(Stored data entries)
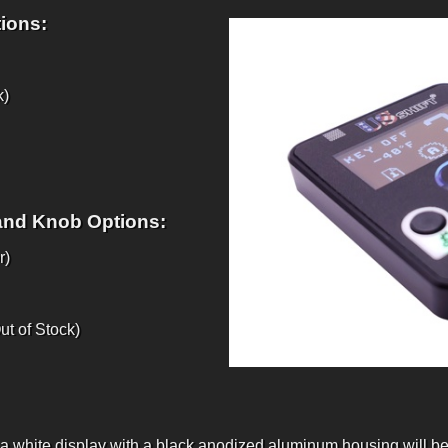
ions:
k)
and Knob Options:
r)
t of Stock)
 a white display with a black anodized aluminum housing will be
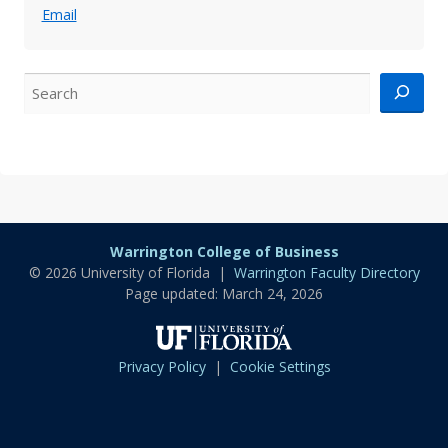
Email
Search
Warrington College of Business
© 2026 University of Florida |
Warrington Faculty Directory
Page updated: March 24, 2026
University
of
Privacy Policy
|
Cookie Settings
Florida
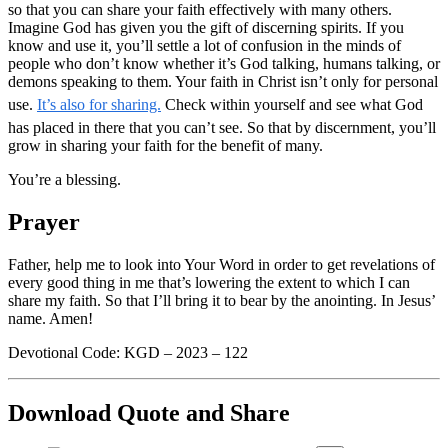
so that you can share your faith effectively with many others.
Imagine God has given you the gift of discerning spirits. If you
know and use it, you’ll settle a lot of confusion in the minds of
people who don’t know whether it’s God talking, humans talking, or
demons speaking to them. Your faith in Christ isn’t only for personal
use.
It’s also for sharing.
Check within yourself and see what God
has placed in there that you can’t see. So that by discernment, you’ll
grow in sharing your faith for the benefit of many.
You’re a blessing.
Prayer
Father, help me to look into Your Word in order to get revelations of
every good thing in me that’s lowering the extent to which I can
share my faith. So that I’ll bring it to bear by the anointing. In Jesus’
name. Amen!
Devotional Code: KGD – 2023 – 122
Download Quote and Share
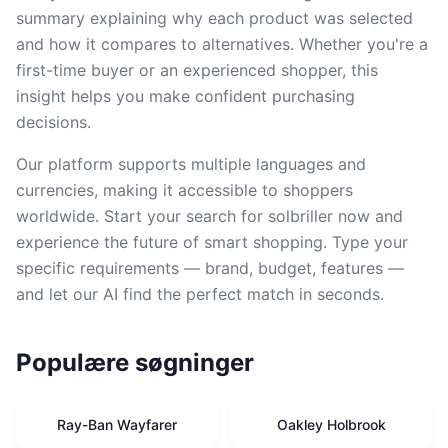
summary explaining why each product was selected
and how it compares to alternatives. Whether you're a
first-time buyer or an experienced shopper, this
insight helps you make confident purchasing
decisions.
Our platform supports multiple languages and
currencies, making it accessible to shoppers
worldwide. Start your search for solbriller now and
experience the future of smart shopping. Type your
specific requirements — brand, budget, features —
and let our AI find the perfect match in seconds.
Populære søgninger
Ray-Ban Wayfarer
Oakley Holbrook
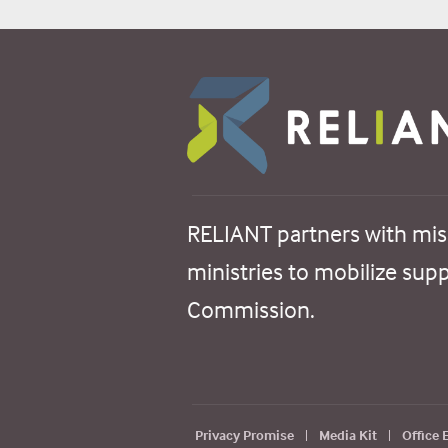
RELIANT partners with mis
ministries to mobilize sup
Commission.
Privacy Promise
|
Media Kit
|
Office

...

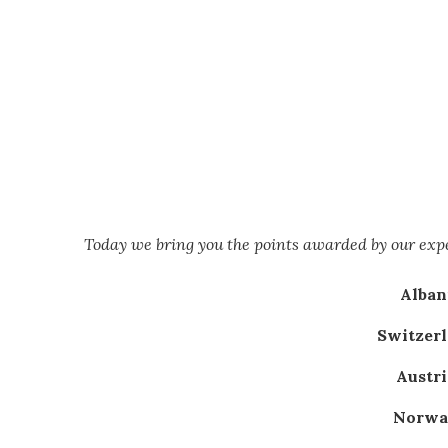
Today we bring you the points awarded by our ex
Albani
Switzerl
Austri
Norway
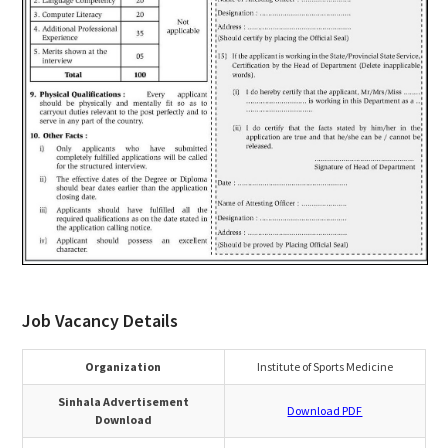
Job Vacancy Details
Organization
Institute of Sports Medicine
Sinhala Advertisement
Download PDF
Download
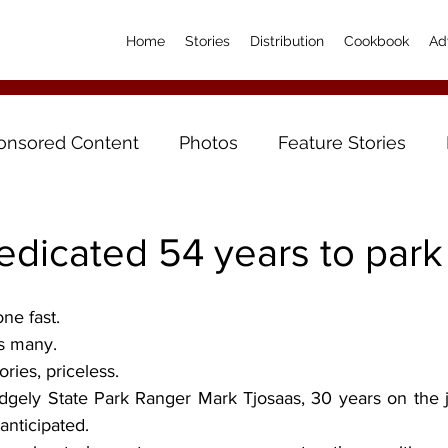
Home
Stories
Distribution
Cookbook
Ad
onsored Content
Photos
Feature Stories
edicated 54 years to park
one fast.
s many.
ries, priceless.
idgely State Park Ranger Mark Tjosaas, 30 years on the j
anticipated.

---

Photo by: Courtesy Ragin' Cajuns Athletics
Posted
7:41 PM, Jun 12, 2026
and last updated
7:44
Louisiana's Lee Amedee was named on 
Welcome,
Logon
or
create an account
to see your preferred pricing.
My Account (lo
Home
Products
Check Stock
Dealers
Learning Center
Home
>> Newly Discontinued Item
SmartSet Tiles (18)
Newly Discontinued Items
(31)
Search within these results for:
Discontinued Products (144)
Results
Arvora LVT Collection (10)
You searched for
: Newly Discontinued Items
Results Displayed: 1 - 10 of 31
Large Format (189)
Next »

● **ABOUT THIS TASK**:
Count all lines of the data that include "within". The answer is the number alone.

● **YOUR SOLUTION**:
2